Comment donc, alors que dans le parti même, des gens et des responsables ne sont pas prêts à lui donner carte blanche, des alliés peuvent commettre l’erreur fatale de s’assujettir à son autorité débordante pour lui laisser libre l’autoroute dont il rêve pour succéder à Issoufou et diriger le Niger ? Il n’a d’ailleurs pas fallu attendre longtemps pour que les plus importants partis de l’alliance, très tôt comme le faisait le parti présidentiel, annoncent leur participation aux prochaines élections présidentielles en alignant leur propre candidat. Certains devraient payer cette audace et cette insoumission car leurs partis, pendant des jours allaient vivre des turbulences animées par les rébellions de certains militants manipulés. Cette attitude souveraine ne devrait pas plaire au candidat du Pnds qui voit là une trahison de la part de partis et de leaders auxquels son régime aura tout fait et tout donné, oubliant que ceux-ci, s’ils sont avec son régime, ce n’est pas par le parti mais par les manoeuvres souterraines d’un lobby qu’il ne contrôle pas et qu’on situerait à la présidence, sous le contrôle vigilant du président lui-même. Les relations avec le candidat socialiste se glacèrent, rendant difficile sinon impossible tout projet d’alliance avec celui-là qui n’a jamais su les respecter sinon que de les regarder comme des pique-assiettes sans dignité et encombrants.

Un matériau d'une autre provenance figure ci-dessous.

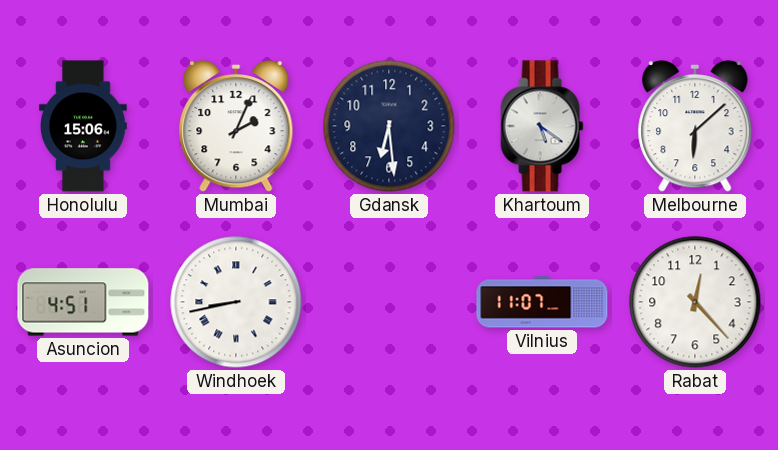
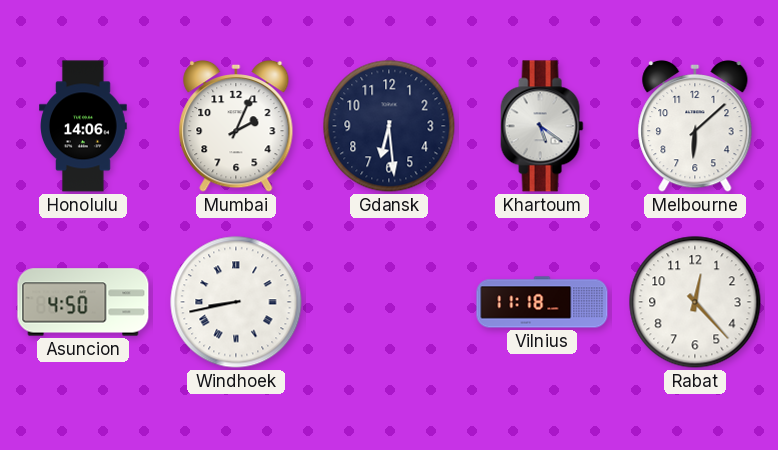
Honolulu: 15:06 -> 14:06
Asuncion: 4:51 -> 4:50
Vilnius: 11:07 -> 11:18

Bien d’alliés aujourd’hui, alors que la fin du mandat du président Issoufou approche, estiment qu’ils sont en fin de mission et que leur contrat avec le régime s’arrête à la fin du règne du président sortant.

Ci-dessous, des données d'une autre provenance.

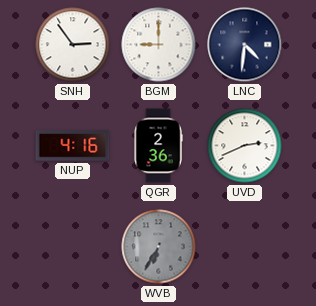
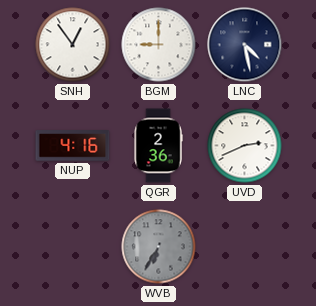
SNH: 2:54 -> 12:54
LNC: 4:31 -> 4:28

Les réticences à soutenir le candidat pourrait avoir des raisons plus profondes et plus objectives. En effet, toute la classe politique est aujourd’hui consciente des malaises profonds du pays et peuvent être arrivés à comprendre qu’il est impérieux, face à l’Histoire, d’opérer le bon choix pour le Niger, leur pays, le seul dont ils peuvent se revendiquer. Beaucoup de ceux-là se sont bien demandé si le candidat imposé pourrait être le bon, non pas que le Pnds que son choix au forceps déchire, mais surtout pour le Niger qui est aujourd’hui à la croisée des chemins et qu’on ne saurait confier à n’importe qui, fut-il légitime héritier politique d’un président sortant. Ils sont en effet nombreux à se demander comment celui-là qui a toujours marché sur certaines frontières interdites, notamment lorsqu’il peut parler publiquement et sans ambages de «d’officiers ethnicistes» dans une nation, et que chaque fois qu’il sort pour parler, ne ce n’est jamais pour avoir une parole mûre mais toujours celle des égouts, vexatoire en plus, pour semer le mal dans le corps social et cultiver ce faisant l’intolérance entre les enfants de la nation. Or, gouverner c’est aussi savoir parler aux hommes, à la nation, car les paroles lorsqu’elles sont bien pensées et bien dites soignent, apaisent, consolent, rapprochent les uns des autres. Il y a donc à s’inquiéter pour le pays s’il devrait alors avoir la malchance d’avoir un tel homme à sa tête. Beaucoup de Nigériens et notamment de responsables politiques avisés et patriotes sont arrivés à le comprendre et à se méfier de l’aventure d’un autre. Qui ne peut pas se rappeler, il y a quelques jours, face à certaines colères exprimées par des Nigériens dans la capitale, que lui ne pouvait avoir de réponse que de dire «qu’ils emprisonneront les gens» ? Il y a quelques mois aussi, n’est-ce pas lui, qui face à la fronde de la société civile, se glorifiait qu’ils aient pu régler des comptes en envoyant au gnouf des acteurs qui les défient dans leur façon de gérer la cité ? De telles paroles, peuvent-elles être, celles d’un homme d’Etat accompli ? Il y a donc, peut-on le comprendre et l’admettre, de quoi douter de l’homme pour ne pas être, pour le bien de ce pays, l’homme qu’il faut, face à la complexité de tant de défis auxquels fait face le pays.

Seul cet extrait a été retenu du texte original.